I Some call it Columbus Day, but Streetsblog will take today off to honor the explorer’s  victims — and to come back strong on Tuesday with some blockbuster stories.

For now, the news…

  • The Post’s Nicole Gelinas says “neigh” to Mayor de Blasio’s latest bid to ruin the horse carriage industry.
  • The Post added some good details to Friday’s story about the driver who killed an 84-year-old woman on the Upper East Side. (NY Post)
  • The head of the TLC got razzed when she dropped by a vigil for a taxi driver who committed suicide. (NYDN, NY Post, NY Times)
  • Lots of people were talking on Sunday about why it will be impossible for humanity to stop global warming in time, but Doug Gordon’s tweet put it in true #deblasiosnewyork perspective.
  • Here’s one for all of us as obsessed with Darius McCollum as Darius McCollum is with stealing trains. (NY1)
  • ICYMI: De Blasio is underwater with ferry subsidy payments. (NY1)
  • Another ICYMI: The upstate limousine crash that killed 20 people is one of the deadliest car crashes ever in this country. (NYDN, NY Times)
  • Here’s a 48-second video that show why we need all-door boarding. (TransitCenter)
  • Apparently, the new Bath Avenue bike lane isn’t discouraging double-parking at all. (Bike South Brooklyn)
  • Let’s talk about replacing the Union Street Bridge in Brooklyn. (Bklyner)
  • Bike Snob took a weekend picture of Dyckman Street showing Mayor de Blasio still hasn’t restored the bike lane that DOT intended to remove. I’ve asked DOT for clarification for two weeks. Maybe I’ll get an answer soon?
  • Moxica

    The natives should have been wearing helmets.
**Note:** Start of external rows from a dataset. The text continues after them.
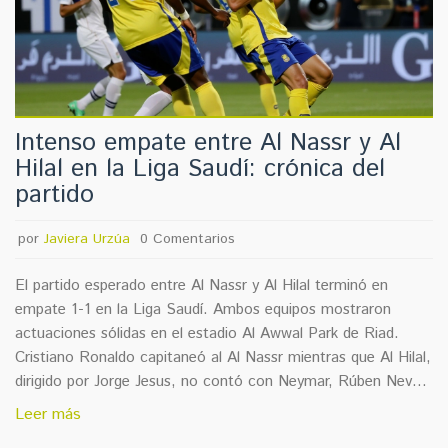
Intenso empate entre Al Nassr y Al
Hilal en la Liga Saudí: crónica del
partido
por
Javiera Urzúa
0 Comentarios
El partido esperado entre Al Nassr y Al Hilal terminó en
empate 1-1 en la Liga Saudí. Ambos equipos mostraron
actuaciones sólidas en el estadio Al Awwal Park de Riad.
Cristiano Ronaldo capitaneó al Al Nassr mientras que Al Hilal,
dirigido por Jorge Jesus, no contó con Neymar, Rúben Neves
ni Michael por lesiones. El resultado refleja la rivalidad
Leer más
histórica y la competitividad en las posiciones de la liga.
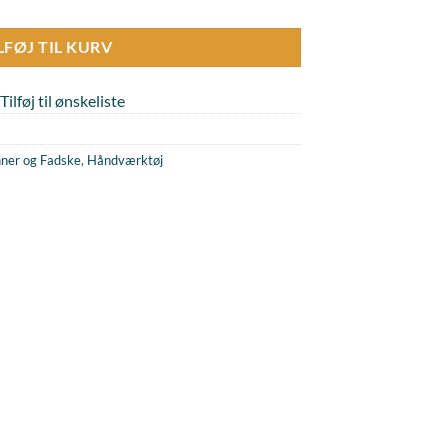
LFØJ TIL KURV
Tilføj til ønskeliste
nner og Fadske
,
Håndværktøj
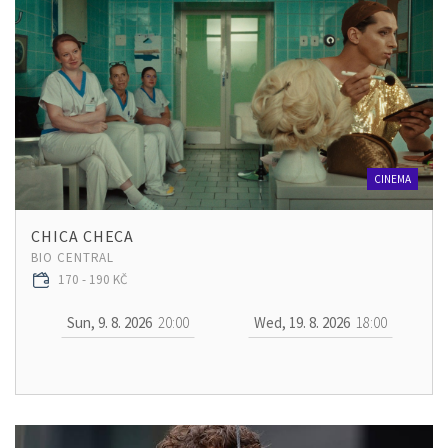
CINEMA
CHICA CHECA
BIO CENTRAL
170 - 190 KČ
Sun, 9. 8. 2026
20:00
Wed, 19. 8. 2026
18:00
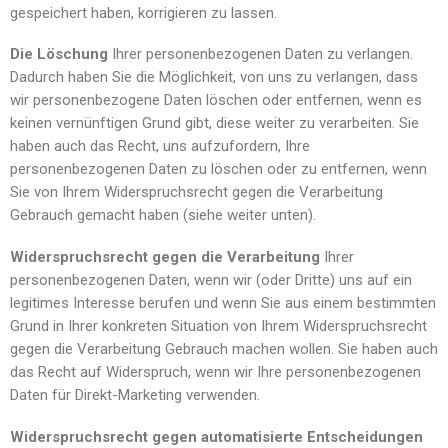
gespeichert haben, korrigieren zu lassen.
Die Löschung
Ihrer personenbezogenen Daten zu verlangen.
Dadurch haben Sie die Möglichkeit, von uns zu verlangen, dass
wir personenbezogene Daten löschen oder entfernen, wenn es
keinen vernünftigen Grund gibt, diese weiter zu verarbeiten. Sie
haben auch das Recht, uns aufzufordern, Ihre
personenbezogenen Daten zu löschen oder zu entfernen, wenn
Sie von Ihrem Widerspruchsrecht gegen die Verarbeitung
Gebrauch gemacht haben (siehe weiter unten).
Widerspruchsrecht gegen die Verarbeitung
Ihrer
personenbezogenen Daten, wenn wir (oder Dritte) uns auf ein
legitimes Interesse berufen und wenn Sie aus einem bestimmten
Grund in Ihrer konkreten Situation von Ihrem Widerspruchsrecht
gegen die Verarbeitung Gebrauch machen wollen. Sie haben auch
das Recht auf Widerspruch, wenn wir Ihre personenbezogenen
Daten für Direkt-Marketing verwenden.
Widerspruchsrecht gegen automatisierte Entscheidungen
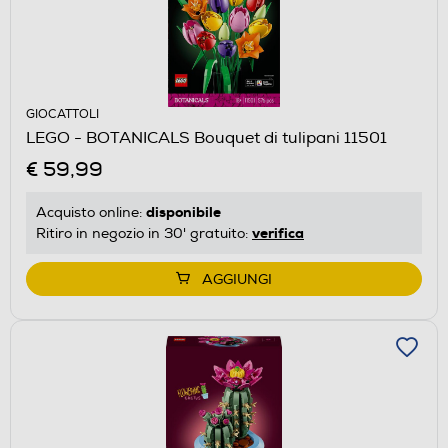
GIOCATTOLI
LEGO - BOTANICALS Bouquet di tulipani 11501
€ 59,99
disponibile
Acquisto online:
verifica
Ritiro in negozio in 30' gratuito:
AGGIUNGI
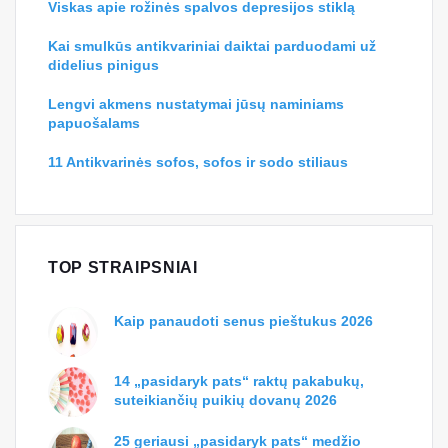
Viskas apie rožinės spalvos depresijos stiklą
Kai smulkūs antikvariniai daiktai parduodami už
didelius pinigus
Lengvi akmens nustatymai jūsų naminiams
papuošalams
11 Antikvarinės sofos, sofos ir sodo stiliaus
TOP STRAIPSNIAI
Kaip panaudoti senus pieštukus 2026
14 „pasidaryk pats“ raktų pakabukų,
suteikiančių puikių dovanų 2026
25 geriausi „pasidaryk pats“ medžio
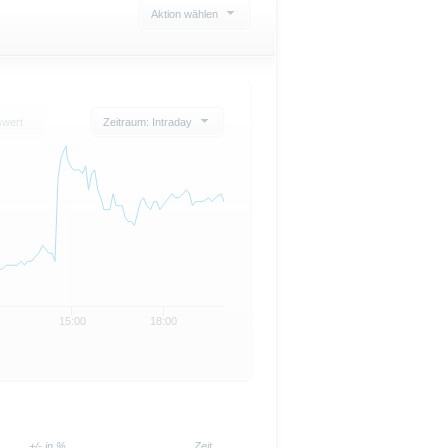
Aktion wählen
swert
Zeitraum: Intraday
15:00
18:00
+/- in %
Zeit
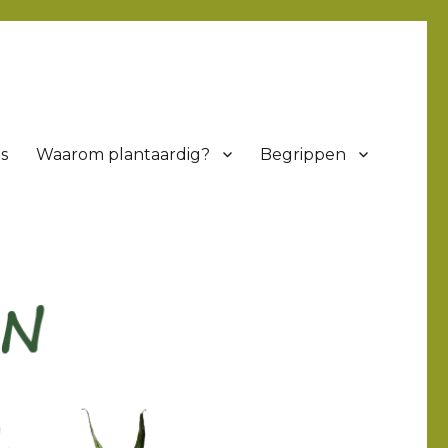
s
Waarom plantaardig?
Begrippen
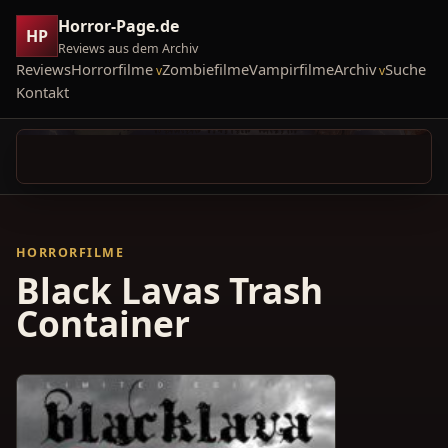
Horror-Page.de
HP
Reviews aus dem Archiv
Reviews
Horrorfilme
Zombiefilme
Vampirfilme
Archiv
Suche
Kontakt
HORRORFILME
Black Lavas Trash
Container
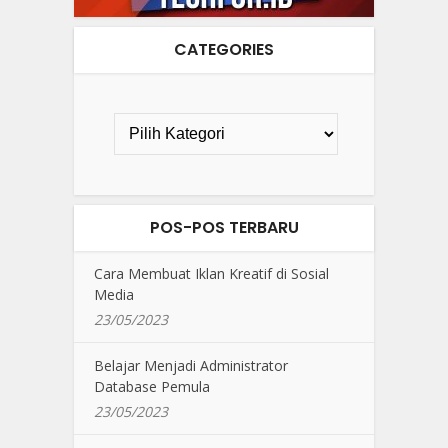
CATEGORIES
POS-POS TERBARU
Cara Membuat Iklan Kreatif di Sosial
Media
23/05/2023
Belajar Menjadi Administrator
Database Pemula
23/05/2023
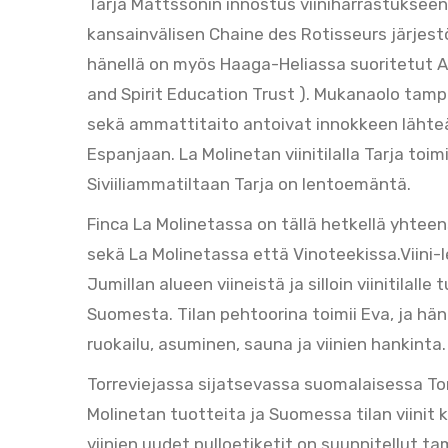
Tarja Mattssonin innostus viiniharrastukseen
kansainvälisen Chaine des Rotisseurs järjestön
hänellä on myös Haaga-Heliassa suoritetut 
and Spirit Education Trust ). Mukanaolo tampe
sekä ammattitaito antoivat innokkeen läht
Espanjaan. La Molinetan viinitilalla Tarja to
Siviiliammatiltaan Tarja on lentoemäntä.
Finca La Molinetassa on tällä hetkellä yhtee
sekä La Molinetassa että Vinoteekissa.Viini-
Jumillan alueen viineistä ja silloin viinitilal
Suomesta. Tilan pehtoorina toimii Eva, ja hän
ruokailu, asuminen, sauna ja viinien hankinta.
Torreviejassa sijatsevassa suomalaisessa 
Molinetan tuotteita ja Suomessa tilan viinit 
viinien uudet pulloetiketit on suunnitellut tamp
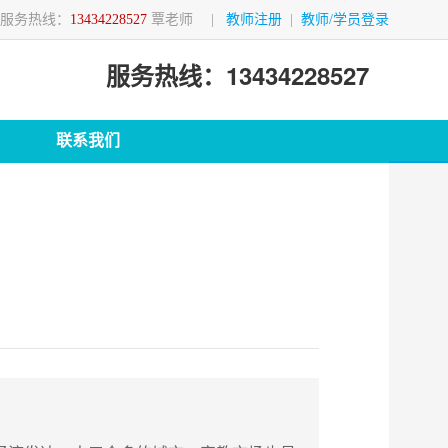
服务热线：
13434228527
覃老师
|
教师注册
|
教师/学员登录
服务热线：13434228527
联系我们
  • • I won’t click on a Post link (and Streetsblog should not be linking to that garbage source); so I don’t know precisely what the content of the Gelinas piece is. I will assume that it treats the point of view of the carriage drivers as though it were a legitimate part of the story. In fact, their opinions on this are no more noteworthy than chicken owners’ views on the prohibition of cock fighting. Let’s stop making excuses for animal abuse, and let’s finally get rid of these criminals.

    • Darius McCollum should be hired by the MTA as a security expert, just as tech firms hire Kevin Mitnick and other hackers whose experience consists of breaking into systems.

  • vnm

    I’m cool with the pun, but to me, the Mayor being “under water” with ferry operators implies he isn’t actually making the agreed-to subsidy payments. The City actually IS paying . . . right?

  • Larry Littlefield

    “Like any popular startup, initial costs will always be higher than they are in the long run,” a spokeswoman said in a statement. “The incremental difference in operating costs is mainly attributed to increased service that was needed to meet ridership demand that surpassed our initial projections.”

    Higher ridership should mean lower subsidies. While I agree that high initial subsidy is not a problem if a public service is going to be a success, I’d like to know what kind of permanent subsidy the City of New York is taking on. In order to improve the marketability of waterfront housing development that will be exempt from property taxes for 45 years.

  • Dr. Bones

    Yeah, let’s disregard anyone’s point of view regardless of argument and research, and base all our judgement of anyone’s opinions solely on the papers in which they are printed. The Gelinas piece is well-argued. You don’t have to agree with it, and it is within your right to simply believe that horses and carriages in the park should be abolished altogether, but it actually includes points about why the proposed changes would be more abusive to horses, not less. And let’s get rid of all links to Gelinas simply because she writes for the Post. She seems to be quite an important source of news, opinion and reporting on the issues Streetsblog covers, and it’s a good thing that someone like that is writing for a widely read garbage source.

    As a member of the so-called liberal tribe, sometimes I am embarrassed mightily by the tendency to argue by association rather than by actual facts.

  • It is very unfortunate that an analyst of the quality of Gelinas is writing for a source that has proven conclusively that it is garbage.

    However, this does not mean that we ought to ignore to content of her pieces. So I thank you for summarising some of the arguments in this piece; indeed, that is what this site should be doing with every Gelinas piece in the Post, so that we can engage with the arguments on their merits without giving business to an entity that is so dangerous to democracy.

    On the issue of the horses’ fate: a law that abolished carriage rides would also have to mandate that all horses currently working in that capacity be housed at City expense in stables where they could live in comfort for the remainder of their lives. That is what we owe to these mistreated animals.